La lettre à Lulu
Lulu 59 - déc. 2007/jan. 2008

PerforNantes

La boîte à winners


La gestion par la performance envahit les services municipaux. Piscines, musées, stationnement, cantines et égouts, il faut des winners partout.


PerforNantes
La performance dans la fonction publique n'est pas une idée diabolique de droite.
Post-moderne en diable, la gauche nantaise l'a mise en place. Un ersatz tout droit tiré du monde de l'entreprise, recyclé par le secteur public pour pousser les fonctionnaires à se défoncer. L'embrouille, c'est que là, faut trimer plus et y'a rien à gagner ! Sous couvert de mieux gérer l'argent public, l'esprit du management s'est donc immiscé dans les politiques publiques, désormais soumises à la culture du résultat et à des critères d'évaluation quantifiés. La logique libérale de l'entreprise appliquée au service public. Si à Paris, les ministres de Sarkozy attendent, la peur au ventre, leur bulletin de notes, à Nantes, ce sont les directeurs de services qui serrent les fesses à l'idée de rendre des comptes. Pas les mêmes enjeux mais une même discipline: programmes, indicateurs de résultats, efficacité, objectifs, maîtrise des coûts… Selon une source syndicale, le système se met progressivement en place dans tous les secteurs: sports, urbanisme, jeunesse et famille, espaces verts, police municipale.

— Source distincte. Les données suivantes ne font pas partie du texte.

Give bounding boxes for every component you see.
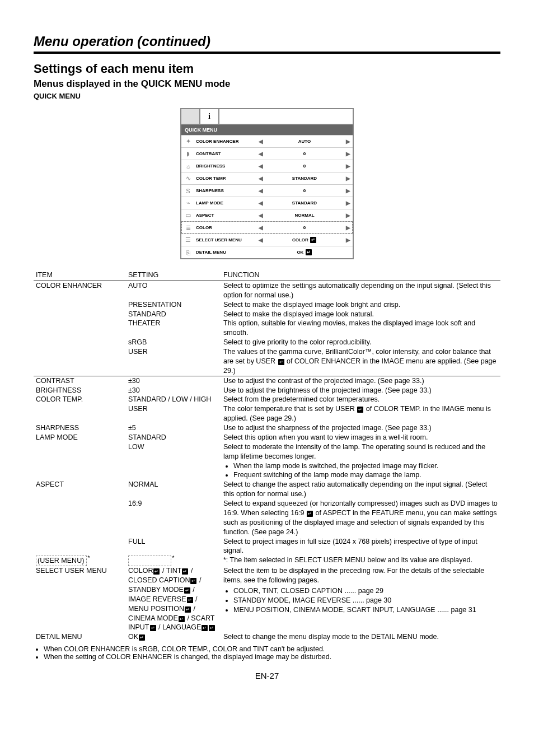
cell-setting — [126, 461, 221, 480]
osd-row-label: DETAIL MENU — [195, 250, 256, 255]
cell-function: The values of the gamma curve, Brilliant… — [221, 347, 500, 376]
notes: When COLOR ENHANCER is sRGB, COLOR TEMP.… — [34, 645, 500, 661]
osd-row-icon: ◗ — [181, 150, 195, 157]
cell-setting: STANDARD — [126, 310, 221, 319]
enter-icon: ↵ — [185, 606, 191, 613]
osd-row-value: OK ↵ — [265, 249, 344, 255]
cell-function: Select this option when you want to view… — [221, 433, 500, 442]
table-row: FULLSelect to project images in full siz… — [34, 537, 500, 556]
osd-row-icon: ▭ — [181, 212, 195, 219]
table-row: (USER MENU) *: The item selected in SELE… — [34, 556, 500, 566]
right-arrow-icon: ▶ — [344, 237, 353, 243]
list-item: When the lamp mode is switched, the proj… — [233, 461, 498, 471]
cell-setting: ±5 — [126, 423, 221, 433]
table-row: USERThe values of the gamma curve, Brill… — [34, 347, 500, 376]
osd-row: ☼BRIGHTNESS◀0▶ — [181, 160, 353, 172]
cell-setting: ±30 — [126, 376, 221, 385]
page: Menu operation (continued) Settings of e… — [0, 0, 534, 703]
table-row: DETAIL MENUOK↵Select to change the menu … — [34, 632, 500, 642]
dashed-box: (USER MENU) — [36, 556, 87, 566]
table-row: SELECT USER MENUCOLOR↵ / TINT↵ / CLOSED … — [34, 566, 500, 632]
osd-row: ☰SELECT USER MENU◀COLOR ↵▶ — [181, 234, 353, 246]
osd-row-label: CONTRAST — [195, 151, 256, 156]
heading-settings: Settings of each menu item — [34, 62, 500, 76]
osd-row-icon: ≣ — [181, 224, 195, 231]
osd-row: ⌁LAMP MODE◀STANDARD▶ — [181, 197, 353, 209]
osd-row-icon: ☼ — [181, 163, 195, 170]
left-arrow-icon: ◀ — [256, 138, 265, 144]
osd-row: ∿COLOR TEMP.◀STANDARD▶ — [181, 172, 353, 184]
cell-setting: OK↵ — [126, 632, 221, 642]
osd-row: ≣COLOR◀0▶ — [181, 221, 353, 234]
cell-item: ASPECT — [34, 480, 126, 499]
table-row: CONTRAST±30Use to adjust the contrast of… — [34, 376, 500, 385]
cell-item — [34, 499, 126, 537]
right-arrow-icon: ▶ — [344, 188, 353, 194]
enter-icon: ↵ — [306, 249, 312, 255]
left-arrow-icon: ◀ — [256, 163, 265, 169]
osd-row-label: LAMP MODE — [195, 200, 256, 206]
cell-item: CONTRAST — [34, 376, 126, 385]
left-arrow-icon: ◀ — [256, 188, 265, 194]
osd-row-label: SHARPNESS — [195, 188, 256, 193]
cell-item: SHARPNESS — [34, 423, 126, 433]
table-row: LAMP MODESTANDARDSelect this option when… — [34, 433, 500, 442]
osd-tab-blank — [181, 109, 200, 124]
table-row: When the lamp mode is switched, the proj… — [34, 461, 500, 480]
osd-header: QUICK MENU — [181, 125, 353, 135]
osd-row-icon: ☰ — [181, 236, 195, 244]
osd-row-value: 0 — [265, 151, 344, 156]
heading-menus: Menus displayed in the QUICK MENU mode — [34, 78, 500, 90]
osd-row-value: 0 — [265, 164, 344, 169]
cell-function: Use to adjust the sharpness of the proje… — [221, 423, 500, 433]
right-arrow-icon: ▶ — [344, 200, 353, 206]
osd-row-label: COLOR — [195, 225, 256, 230]
cell-function: When the lamp mode is switched, the proj… — [221, 461, 500, 480]
cell-setting: ±30 — [126, 386, 221, 395]
enter-icon: ↵ — [179, 616, 185, 622]
cell-item — [34, 300, 126, 310]
osd-row-label: BRIGHTNESS — [195, 164, 256, 169]
cell-function: Select to moderate the intensity of the … — [221, 442, 500, 461]
page-title: Menu operation (continued) — [34, 34, 500, 54]
table-row: COLOR TEMP.STANDARD / LOW / HIGHSelect f… — [34, 395, 500, 404]
table-row: 16:9Select to expand squeezed (or horizo… — [34, 499, 500, 537]
cell-setting: STANDARD — [126, 433, 221, 442]
table-header-row: ITEM SETTING FUNCTION — [34, 270, 500, 281]
note-item: When the setting of COLOR ENHANCER is ch… — [44, 653, 500, 661]
right-arrow-icon: ▶ — [344, 163, 353, 169]
osd-row-label: SELECT USER MENU — [195, 237, 256, 242]
cell-function: *: The item selected in SELECT USER MENU… — [221, 556, 500, 566]
osd-row-label: COLOR TEMP. — [195, 176, 256, 181]
cell-setting: 16:9 — [126, 499, 221, 537]
cell-item: LAMP MODE — [34, 433, 126, 442]
osd-row: ▭ASPECT◀NORMAL▶ — [181, 209, 353, 221]
cell-setting: COLOR↵ / TINT↵ / CLOSED CAPTION↵ / STAND… — [126, 566, 221, 632]
cell-item: SELECT USER MENU — [34, 566, 126, 632]
cell-setting: sRGB — [126, 338, 221, 347]
list-item: COLOR, TINT, CLOSED CAPTION ...... page … — [233, 586, 498, 596]
cell-function: The color temperature that is set by USE… — [221, 404, 500, 423]
enter-icon: ↵ — [278, 359, 284, 365]
table-row: STANDARDSelect to make the displayed ima… — [34, 310, 500, 319]
cell-setting: FULL — [126, 537, 221, 556]
table-row: LOWSelect to moderate the intensity of t… — [34, 442, 500, 461]
osd-row-icon: S — [181, 188, 195, 194]
cell-function: Select to change the aspect ratio automa… — [221, 480, 500, 499]
page-number: EN-27 — [34, 671, 500, 680]
osd-row: ⎘DETAIL MENUOK ↵ — [181, 246, 353, 258]
cell-function: Select to make the displayed image look … — [221, 310, 500, 319]
cell-item — [34, 537, 126, 556]
heading-quick: QUICK MENU — [34, 92, 500, 100]
osd-row-icon: ✦ — [181, 138, 195, 145]
th-item: ITEM — [34, 270, 126, 281]
osd-row: ✦COLOR ENHANCER◀AUTO▶ — [181, 135, 353, 147]
enter-icon: ↵ — [307, 511, 313, 517]
cell-setting: PRESENTATION — [126, 300, 221, 310]
enter-icon: ↵ — [153, 568, 160, 575]
enter-icon: ↵ — [202, 625, 208, 631]
cell-function: Use to adjust the contrast of the projec… — [221, 376, 500, 385]
table-row: THEATERThis option, suitable for viewing… — [34, 319, 500, 338]
enter-icon: ↵ — [190, 578, 196, 584]
cell-setting: THEATER — [126, 319, 221, 338]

Lulu s'est procuré l'une des lettres d'information destinées au personnel municipal. Quel phrasé ! Ça commence par l'inévitable couplet sur "le dialogue et la concertation" avec les responsables de service. C'est le préalable à toute mise en place du "nouveau système de cadrage budgétaire qui viserait à définir l'allocation des moyens et des crédits". La note détaille: "Avec l'adoption du nouveau système de gestion, ce sont les objectifs des actions et leur finalité qui seront pris en compte pour mesurer les budgets" alloués à chaque direction. Il faut donc tenir les objectifs sinon gare ! Dans ce contexte de restrictions budgétaires, les chefs de services sont des managers soumis à résultats qui doivent être exemplaires. Ou sanctionnés!

Tout compte fait

Ça va être coton. Comment ces zélés gestionnaires de l'argent municipal vont-ils noter la politique culturelle ou sportive de la ville? Au nombre de plongeons dans les piscines ou d'entrées dans les rues pour les parades de Royal de Luxe ? Et quels indicateurs pour l'action sociale et la réinsertion? Le décompte à la virgule près du nombre de tapes sur l'épaule aux Rémis fréquentant le CCAS? La performance, pour le stationnement, c'est plus clair: les agents municipaux ont déjà le carnet à souche qui chauffe.

Sous prétexte de maîtrise des coûts, les principes de la performance pourraient bien déborder de
la ville aux bénéficiaires de subventions. Les associations contraintes à des objectifs opérationnels ! Après les coupes dans les dotations de l'Etat, le flicage via le trésorier municipal. Pas assez dynamique l'Amicale laïque du coin ? Mal positionné sur le marché du quartier? Trop rétif le président de club? Aïe aïe aïe! L'argent public, ça se mérite.

Parce que c'est de cela dont il s'agit: faire du chiffre! Pour garder ses budgets d'une année à l'autre, chaque directeur de service, et demain chaque responsable associatif qui compte, chaque taulier d'agence subventionnée aura à expliquer ses actions, remplir ses objectifs et ajuster ses perspectives en fonction de critères définis et validés longtemps à l'avance. Des critères dessinés par la ville bien sûr. C'est le principe des programmes et des objectifs dans la fonction publique. Un service public s'attachait à servir le public, la performance n'a qu'un leitmotiv: réduire les coûts, pour les clients.

Dans la maison Ayrault, cette réforme n'est ni plus ni moins qu'un recadrage sévère des politiques publiques. Sarko a dit "travailler plus pour gagner plus". Les socialos nantais ont inventé "fliquer plus pour trimer plus". Comme quoi, les espaces verts sous management rose ont enfin des solutions de business intelligence. Les pelouses n'y couperont pas.

Sophie Poirier

Tournez ménages. La mairie externalisée
La logique de performance et de rentabilité forcenées a trouvé d'autres centres de préoccupation dans "l'entreprise" municipale. Tout ce qui peut être externalisé droit l'être. Le ménage des bureaux tout d'abord. Confié à des entreprises extérieures. Dans certains services, pour amadouer les résistances, on la joue finement. Une réunion de travail demande ainsi aux agents des espaces verts: qu'est ce qui est le plus pénible pour vous? Réponse: tondre les rubans d'herbe au milieu du périf. Ni une ni deux, c'est externalisé! Ce qui aide à faire passer le principe. Dans quelques années, la fonction de maire elle-même sera confiée à une boîte de prestations de services.